K is for Kruger-Dunning Effect

The Kruger-Dunning Effect (or, more traditionally, the Dunning-Kruger Effect) identifies the issue that some people are too stupid to know that they're stupid. They're also completely convinced that they're correct, regardless of outcomes or feedback. This is a very dangerous combination, especially in a world of digital connectivity, where whoever is most confident is the guru most followed.

Example

The Dunning-Kruger effect is named after its discoverers, Justin Kruger and David Dunning. The name of their seminal paper sums it up really: Unskilled and Unaware of It: How Difficulties in Recognising One's Own Incompetence Leads to Inflated Self-Assessments. I can't outdo the paper for humor, however unintentional, so here's a quote from the abstract:
"Across 4 studies, the authors found that participants scoring in the bottom quartile on tests of humor, grammar, and logic grossly overestimated their test performance and ability. Although their test scores put them in the 12th percentile, they estimated themselves to be in the 62nd."
Most of us suffer from overconfidence, but Dunning-Kruger victims do so to an extraordinary degree, and do so even on tasks on which they have received repeated feedback demonstrating that they're bloody useless. One study showed that good students got better with feedback but that the poorest performers didn't, and continued to demonstrate gross overconfidence in their abilities despite repeatedly being told they were idiots (I paraphrase).

Causes

Although the problem has been repeatedly demonstrated no one knows why this affects certain people and not others. Worryingly this means that you may have the problem because, if you do, you'll never know. So I'm afraid there's not much I can do about that. It's just something you're born with. Sorry.

Mitigation

While I can't help people who have the problem I can, at least, help those who don't. Because Dunning-Kruger sufferers don't realize they're hopeless they tend to be extremely overconfident - and extreme overconfidence is something that attracts followers. In a digitally connected world this is very dangerous, because we lose the social cues that tell us when people are, well, a bit odd. I mean, on-line everyone's a bit odd.

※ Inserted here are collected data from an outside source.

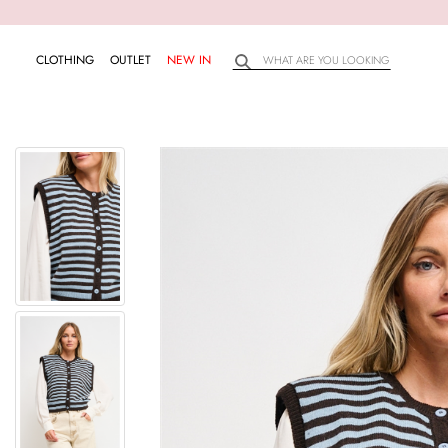
CLOTHING
OUTLET
NEW IN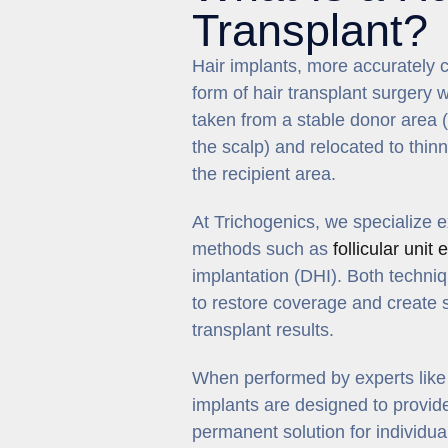
Transplant?
Hair implants, more accurately ca
form of hair transplant surgery w
taken from a stable donor area (
the scalp) and relocated to thi
the recipient area.
At Trichogenics, we specialize 
methods such as
follicular unit
implantation (DHI). Both techniqu
to restore coverage and create 
transplant results.
When performed by experts like D
implants are designed to provide
permanent solution for individua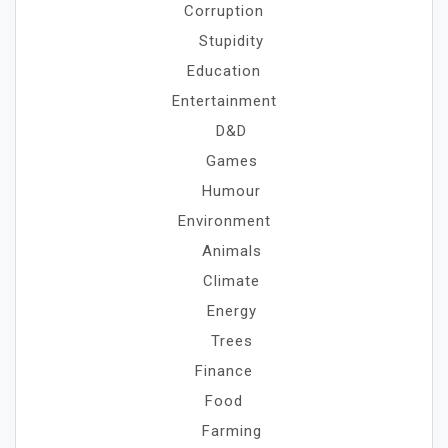
Corruption
Stupidity
Education
Entertainment
D&D
Games
Humour
Environment
Animals
Climate
Energy
Trees
Finance
Food
Farming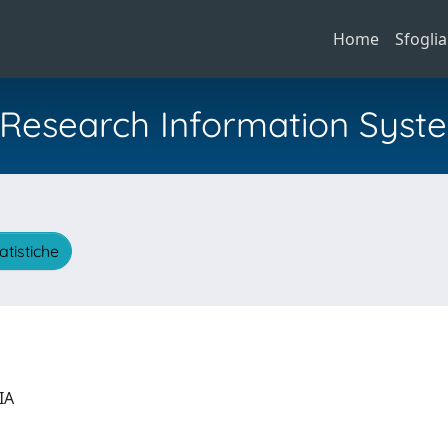
Home
Sfoglia
al Research Information Syst
atistiche
GIA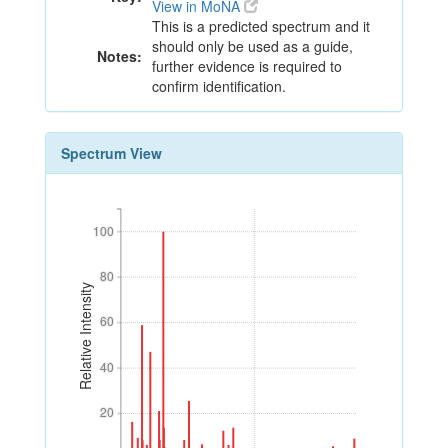
View in MoNA
This is a predicted spectrum and it
should only be used as a guide,
Notes:
further evidence is required to
confirm identification.
Spectrum View
100
100
80
80
Relative Intensity
60
60
40
40
20
20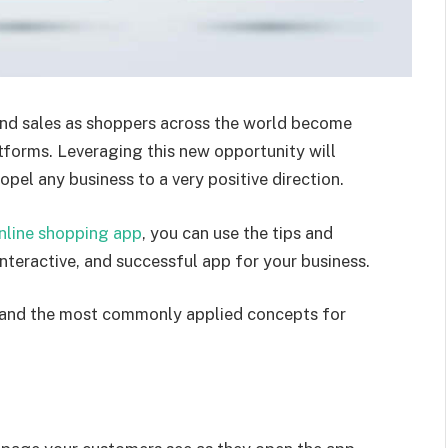
nd sales as shoppers across the world become
tforms. Leveraging this new opportunity will
opel any business to a very positive direction.
line shopping app
, you can use the tips and
 interactive, and successful app for your business.
ples and the most commonly applied concepts for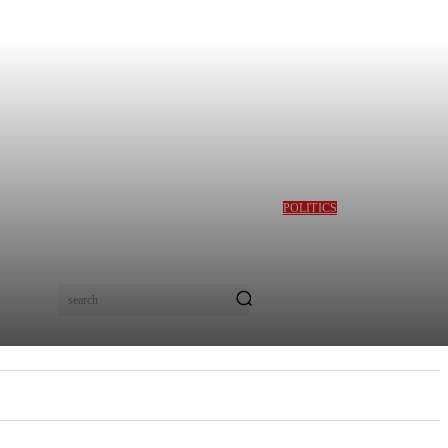
POLITICS
GBAJABIAMILA
REVEALS TINUBU
QUERIED HIM OVER
DESMOND ELLIOT’S
ALLEGED ROLE IN
search
LAGOS ASSEMBLY
CRISIS
E
MORE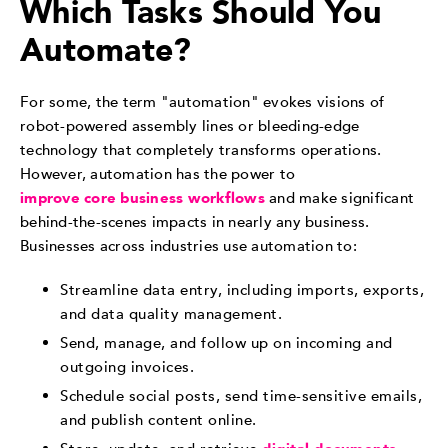
Which Tasks Should You
Automate?
For some, the term "automation" evokes visions of
robot-powered assembly lines or bleeding-edge
technology that completely transforms operations.
However, automation has the power to
improve core business workflows
and make significant
behind-the-scenes impacts in nearly any business.
Businesses across industries use automation to:
Streamline data entry, including imports, exports,
and data quality management.
Send, manage, and follow up on incoming and
outgoing invoices.
Schedule social posts, send time-sensitive emails,
and publish content online.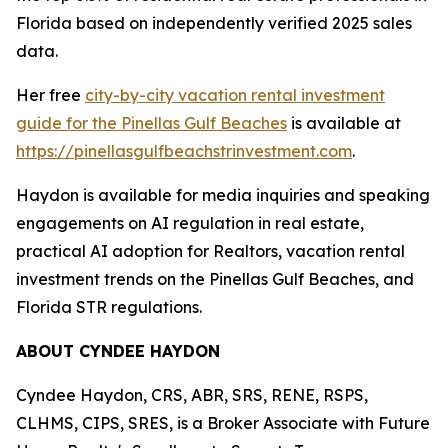
Florida based on independently verified 2025 sales
data.
Her free
city-by-city vacation rental investment
guide for the Pinellas Gulf Beaches
is available at
https://pinellasgulfbeachstrinvestment.com
.
Haydon is available for media inquiries and speaking
engagements on AI regulation in real estate,
practical AI adoption for Realtors, vacation rental
investment trends on the Pinellas Gulf Beaches, and
Florida STR regulations.
ABOUT CYNDEE HAYDON
Cyndee Haydon, CRS, ABR, SRS, RENE, RSPS,
CLHMS, CIPS, SRES, is a Broker Associate with Future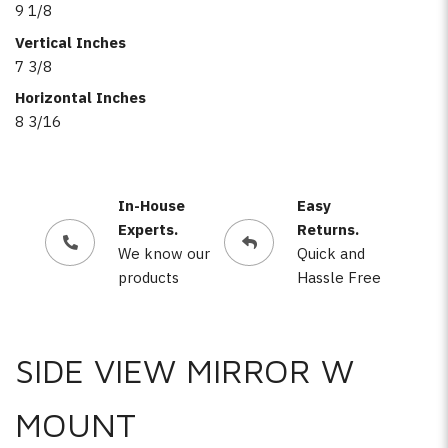
9 1/8
Vertical Inches
7 3/8
Horizontal Inches
8 3/16
In-House
Easy
Experts.
Returns.
We know our
Quick and
products
Hassle Free
SIDE VIEW MIRROR W
MOUNT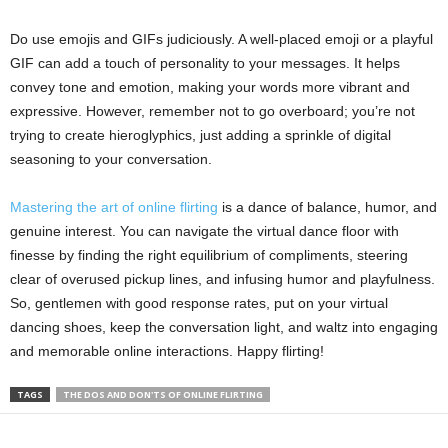
Do use emojis and GIFs judiciously. A well-placed emoji or a playful
GIF can add a touch of personality to your messages. It helps
convey tone and emotion, making your words more vibrant and
expressive. However, remember not to go overboard; you’re not
trying to create hieroglyphics, just adding a sprinkle of digital
seasoning to your conversation.
Mastering the art of online flirting
is a dance of balance, humor, and
genuine interest. You can navigate the virtual dance floor with
finesse by finding the right equilibrium of compliments, steering
clear of overused pickup lines, and infusing humor and playfulness.
So, gentlemen with good response rates, put on your virtual
dancing shoes, keep the conversation light, and waltz into engaging
and memorable online interactions. Happy flirting!
TAGS
THE DOS AND DON'TS OF ONLINE FLIRTING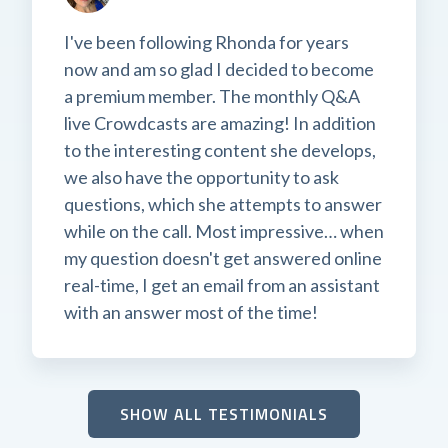
I've been following Rhonda for years
now and am so glad I decided to become
a premium member. The monthly Q&A
live Crowdcasts are amazing! In addition
to the interesting content she develops,
we also have the opportunity to ask
questions, which she attempts to answer
while on the call. Most impressive… when
my question doesn't get answered online
real-time, I get an email from an assistant
with an answer most of the time!
SHOW ALL TESTIMONIALS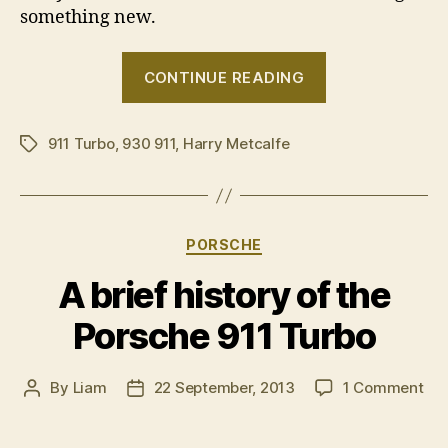
something new.
“Harry
CONTINUE READING
drives
a
911 Turbo
,
930 911
,
Harry Metcalfe
1989
Tags
Porsche
911
Turbo”
Categories
PORSCHE
A brief history of the
Porsche 911 Turbo
on
By
Liam
22 September, 2013
1 Comment
Post
Post
A
author
date
bri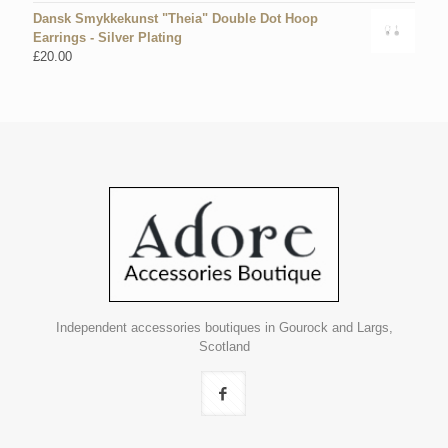
Dansk Smykkekunst "Theia" Double Dot Hoop
Earrings - Silver Plating
£
20.00
Independent accessories boutiques in Gourock and Largs,
Scotland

So, don't take anyone on-line at face value, don't follow people who don't exhibit any degree of self-awareness or a sense of humor or who can't spell or conjugate a verb and don't have anything to do with anyone who can't tolerate sensible, contradictory, advice. They may just be afflicted by confirmation bias, but they may be much, much more dangerous. People with D-K, you see, can't even recognize competence in others.